FOB45
Little King
749 Metropolitan Avenue, Williamsburg

The night I went to Little King, I lost my favorite ring. This is not the kind of event I had predicted for the evening—the kind where, due to the waterfall drinking you do, and the all-encompassing socializing that follows, you lose track of time, and the things you brought with you.

This handkerchief-sized bar—which opened last fall with a full liquor license and a kitchen that makes above average small plates—looks like a cross between a pub inside a castle (black and white check floors), an Art Deco hideout (a brass door entrance, strong geometric fixtures) and an English country home (storm-blue wainscot wall paneling). It appears to be the kind of place that wants you to quietly discuss your day while you sip cocktails and nibble on scallop crudo with a side of fries.

And, it is not not that kind of place. But I went to Little King the night before my friend embarked on a petrifying 28-day stretch without alcohol—”Dry February,” as the kids call it. So, being honest with ourselves, we acknowledged that, when two of our friends joined, there was a chance the night could devolve from casual bar conversation at 7:00 p.m., with a couple of Big Queens (bourbon, Carpano, brandy, Batavia with cinnamon and bitters), to a full-on splay of people across banquettes (which exist in the color aqua, invitingly, along the periphery), at 2:00 a.m., Victoria lagers dangling in hand.

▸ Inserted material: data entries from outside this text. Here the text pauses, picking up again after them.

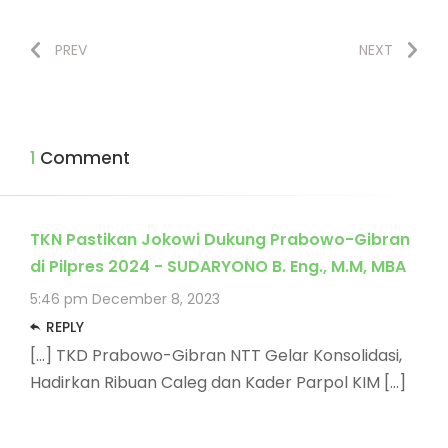
PREV
NEXT
1 Comment
TKN Pastikan Jokowi Dukung Prabowo-Gibran
di Pilpres 2024 - SUDARYONO B. Eng., M.M, MBA
5:46 pm
December 8, 2023
REPLY
[…] TKD Prabowo-Gibran NTT Gelar Konsolidasi,
Hadirkan Ribuan Caleg dan Kader Parpol KIM […]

The beauty of that night, and of the bar itself, is that it was—that it is—very much both of these realities. Little King allows you to be regal however you prefer: self-contained, with refined tastes, or an indiscriminate consumer of drink and good times. Either way, they’ll keep you around.

As stated, our evening veered toward scenario number two, and the next morning I realized I’d lost my gold ring in the midst of it. No problem, I thought, it was a sacrifice to the gods of lost but very sweet New York City nights. On a whim, I returned a week later and inquired after it. A glint of recognition appeared in the bartender’s eye. He went to the cash register, and presented it to me. 

“It was my favorite ring,” I told him, in disbelief.

“Now it can be your favorite bar, too,” he said.